そのうちラジオ番組やバラエティー番組でレポーターをやったり、北海道テレビ(HTB)の番組『水曜どうでしょう』にも出演し始めました。ちょうど大学を卒業して2年くらいだったかな。この番組は鈴井さんと大泉が無茶な旅を繰り広げるバラエティーで、僕はそこに同行するHTBのマスコットキャラ「onちゃん」の着ぐるみ役でした。その頃には、バイトをしなくても生活できるようになりましたね。
『水曜どうでしょう』での人気の高まりとともに、TEAM NACSも全国に名が知られるようになりました。ここ数年は映画やドラマでありがたいことに主役をいただけることもあります。今、46歳ですが、いまだにどこか伸びしろがあるんじゃないかと思っている自分がいるんですよね。「そんなわけねえだろ、このオッサンが」と突っ込みつつも、心のどこかにもう一人の自分がいて、もうちょっといけるんじゃないか、と囁いているんです。
20代の頃は、舞台はやっていたけどドラマの仕事はなかった。でも、もうちょっと頑張ってみよう。30代は役には恵まれたけど、実力が追いついていかなかった。でも、もうちょっと頑張ってみよう。40代は仕事がたくさん来るようになったけど、もっとやれるんじゃないか――。そう思うたびに、休む暇なくいろんな仕事を経験したい、もうちょっと頑張ろう、って。ずっとそんな感じでやってきたような気がします。
50年前の作品が現代にも通じる理由
7月には初演から52年を迎えた『ボーイズ・イン・ザ・バンド』で、主演のマイケル役に挑戦します。日本では『真夜中のパーティー』として数多く上演されたので、こっちのタイトルのほうがしっくりくるかもしれません。

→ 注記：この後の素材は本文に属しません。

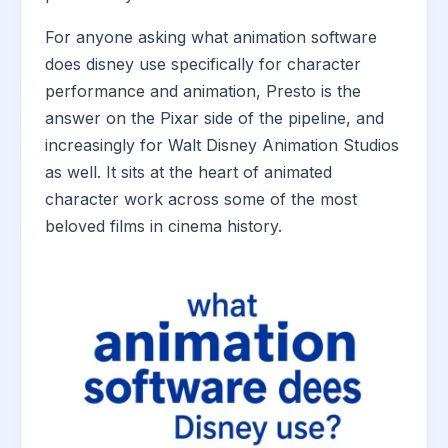
For anyone asking what animation software
does disney use specifically for character
performance and animation, Presto is the
answer on the Pixar side of the pipeline, and
increasingly for Walt Disney Animation Studios
as well. It sits at the heart of animated
character work across some of the most
beloved films in cinema history.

この作品では、マイケルのアパートでゲイ仲間の誕生日を祝うパーティーが開かれ、9人の男たちが集うなか、徐々にそれぞれの過去や本音が暴露されていくんですね。ゲイの人に限らず、あらゆるマイノリティに対してまだまだ日本は不寛容です。だからこそ50年前の作品が現代にも通じるわけですが。
ただ、明らかに世界が昔と違ってきたのは、今作が昨年、トニー賞の演劇リバイバル作品賞を受賞したことです。それはすごい進化だと思います。そういった欧米の変化に、日本も多少なりとも影響を受けていますよね。
女性への偏見や差別はいまだに変わらない部分もあるなかで、戦後、女性が参政権を得るようになり、男女雇用機会均等法ができ、産休や育児休業も認められてきてる。もっと急速であるべきなんだろうけど、一歩一歩、進化はしています。やがて僕らの子供、そして孫の世代になって、この作品が上演されなくなるとしたら、そんな素敵な社会はありませんよね。